◆ **Directions for this task**
Could you say how many lines in the records include "informasi"? Please give the number by itself.

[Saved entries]
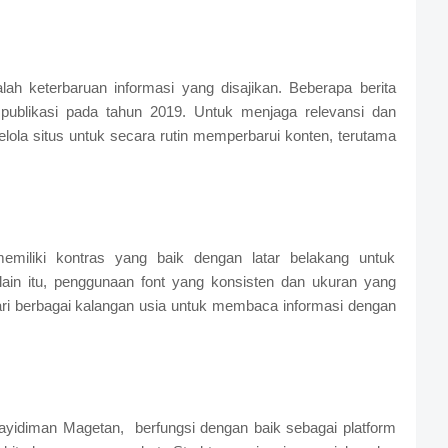
lah keterbaruan informasi yang disajikan. Beberapa berita
l publikasi pada tahun 2019. Untuk menjaga relevansi dan
lola situs untuk secara rutin memperbarui konten, terutama
emiliki kontras yang baik dengan latar belakang untuk
ain itu, penggunaan font yang konsisten dan ukuran yang
i berbagai kalangan usia untuk membaca informasi dengan
ayidiman Magetan, berfungsi dengan baik sebagai platform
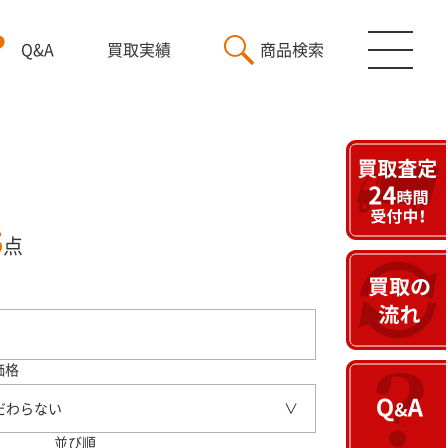
Q&A
買取実績
商品検索
5
点
価格
だわらない
並び順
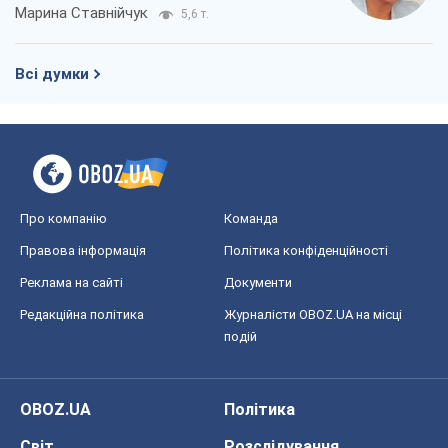
Марина Ставнійчук
5,6 т.
Всі думки
Про компанію
Команда
Правова інформація
Політика конфіденційності
Реклама на сайті
Документи
Редакційна політика
Журналісти OBOZ.UA на місці
подій
OBOZ.UA
Політика
Світ
Розслідування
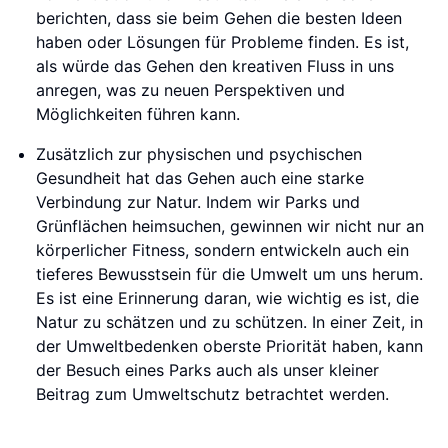
berichten, dass sie beim Gehen die besten Ideen
haben oder Lösungen für Probleme finden. Es ist,
als würde das Gehen den kreativen Fluss in uns
anregen, was zu neuen Perspektiven und
Möglichkeiten führen kann.
Zusätzlich zur physischen und psychischen
Gesundheit hat das Gehen auch eine starke
Verbindung zur Natur. Indem wir Parks und
Grünflächen heimsuchen, gewinnen wir nicht nur an
körperlicher Fitness, sondern entwickeln auch ein
tieferes Bewusstsein für die Umwelt um uns herum.
Es ist eine Erinnerung daran, wie wichtig es ist, die
Natur zu schätzen und zu schützen. In einer Zeit, in
der Umweltbedenken oberste Priorität haben, kann
der Besuch eines Parks auch als unser kleiner
Beitrag zum Umweltschutz betrachtet werden.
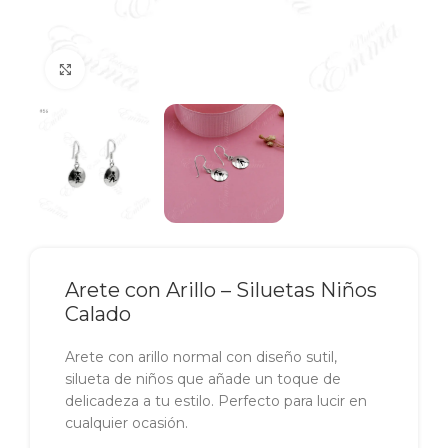
Click to enlarge
Arete con Arillo – Siluetas Niños
Calado
Arete con arillo normal con diseño sutil,
silueta de niños que añade un toque de
delicadeza a tu estilo. Perfecto para lucir en
cualquier ocasión.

◆ **Response area**
2